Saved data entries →
- - - - - - -
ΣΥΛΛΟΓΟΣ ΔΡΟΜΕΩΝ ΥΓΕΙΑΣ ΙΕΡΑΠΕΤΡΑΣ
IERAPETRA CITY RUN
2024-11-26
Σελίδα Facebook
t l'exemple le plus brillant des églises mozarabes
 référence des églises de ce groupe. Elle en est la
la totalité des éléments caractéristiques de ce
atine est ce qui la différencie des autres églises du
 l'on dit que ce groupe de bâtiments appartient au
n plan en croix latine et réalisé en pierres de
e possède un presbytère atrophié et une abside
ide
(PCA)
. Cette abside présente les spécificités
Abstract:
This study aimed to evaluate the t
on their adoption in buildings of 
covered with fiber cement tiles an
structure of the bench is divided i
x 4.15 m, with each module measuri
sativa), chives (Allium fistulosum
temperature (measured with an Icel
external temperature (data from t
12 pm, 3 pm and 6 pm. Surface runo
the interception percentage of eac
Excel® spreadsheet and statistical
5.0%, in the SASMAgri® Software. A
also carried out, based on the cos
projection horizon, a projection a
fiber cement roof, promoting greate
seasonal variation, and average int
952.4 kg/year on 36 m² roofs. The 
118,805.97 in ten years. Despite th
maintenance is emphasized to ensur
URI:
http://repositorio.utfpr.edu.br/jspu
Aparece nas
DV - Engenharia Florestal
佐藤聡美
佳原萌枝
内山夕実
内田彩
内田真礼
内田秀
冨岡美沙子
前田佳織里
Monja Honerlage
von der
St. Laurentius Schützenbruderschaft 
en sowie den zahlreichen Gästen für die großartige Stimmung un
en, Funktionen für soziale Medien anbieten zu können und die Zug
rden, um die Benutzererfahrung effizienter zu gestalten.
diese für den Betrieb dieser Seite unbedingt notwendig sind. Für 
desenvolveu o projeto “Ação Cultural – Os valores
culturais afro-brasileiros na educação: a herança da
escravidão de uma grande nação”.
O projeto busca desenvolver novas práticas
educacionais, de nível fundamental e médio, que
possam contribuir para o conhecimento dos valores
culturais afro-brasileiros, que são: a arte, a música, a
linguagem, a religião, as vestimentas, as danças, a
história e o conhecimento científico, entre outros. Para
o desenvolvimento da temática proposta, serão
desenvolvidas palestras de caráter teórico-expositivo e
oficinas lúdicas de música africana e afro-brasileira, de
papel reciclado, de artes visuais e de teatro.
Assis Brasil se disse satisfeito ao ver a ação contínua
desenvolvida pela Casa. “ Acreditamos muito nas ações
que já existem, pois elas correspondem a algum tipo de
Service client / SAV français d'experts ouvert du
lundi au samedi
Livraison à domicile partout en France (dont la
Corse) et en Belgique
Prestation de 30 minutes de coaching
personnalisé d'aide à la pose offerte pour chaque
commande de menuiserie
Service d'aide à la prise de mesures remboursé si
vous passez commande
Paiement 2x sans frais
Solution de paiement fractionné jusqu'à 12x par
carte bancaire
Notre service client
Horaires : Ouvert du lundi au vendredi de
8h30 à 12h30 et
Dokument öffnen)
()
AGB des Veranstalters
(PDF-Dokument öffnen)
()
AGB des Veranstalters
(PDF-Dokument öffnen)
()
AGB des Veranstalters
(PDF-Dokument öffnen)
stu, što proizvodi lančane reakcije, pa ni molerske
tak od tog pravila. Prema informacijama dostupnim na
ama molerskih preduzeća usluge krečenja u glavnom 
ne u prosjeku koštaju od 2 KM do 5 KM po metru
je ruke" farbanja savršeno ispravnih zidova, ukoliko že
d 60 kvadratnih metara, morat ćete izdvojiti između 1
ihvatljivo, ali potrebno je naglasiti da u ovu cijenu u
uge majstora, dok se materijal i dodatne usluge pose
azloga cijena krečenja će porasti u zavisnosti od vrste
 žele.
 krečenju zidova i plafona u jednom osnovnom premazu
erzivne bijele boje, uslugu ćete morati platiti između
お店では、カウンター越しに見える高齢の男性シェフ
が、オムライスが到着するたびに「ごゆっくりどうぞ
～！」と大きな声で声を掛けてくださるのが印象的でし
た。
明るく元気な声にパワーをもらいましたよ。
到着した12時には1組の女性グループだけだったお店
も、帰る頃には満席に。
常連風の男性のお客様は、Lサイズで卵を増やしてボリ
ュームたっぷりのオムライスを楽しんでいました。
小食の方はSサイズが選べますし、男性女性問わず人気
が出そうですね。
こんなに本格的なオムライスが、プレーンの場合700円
- - - - - - -
Copy the lines above exactly, beginning at the line containing "d 60 kvadratnih" and stopping at the last line.

d 60 kvadratnih metara, morat ćete izdvojiti između 1
ihvatljivo, ali potrebno je naglasiti da u ovu cijenu u
uge majstora, dok se materijal i dodatne usluge pose
azloga cijena krečenja će porasti u zavisnosti od vrste
 žele.
 krečenju zidova i plafona u jednom osnovnom premazu
erzivne bijele boje, uslugu ćete morati platiti između
お店では、カウンター越しに見える高齢の男性シェフ
が、オムライスが到着するたびに「ごゆっくりどうぞ
～！」と大きな声で声を掛けてくださるのが印象的でし
た。
明るく元気な声にパワーをもらいましたよ。
到着した12時には1組の女性グループだけだったお店
も、帰る頃には満席に。
常連風の男性のお客様は、Lサイズで卵を増やしてボリ
ュームたっぷりのオムライスを楽しんでいました。
小食の方はSサイズが選べますし、男性女性問わず人気
が出そうですね。
こんなに本格的なオムライスが、プレーンの場合700円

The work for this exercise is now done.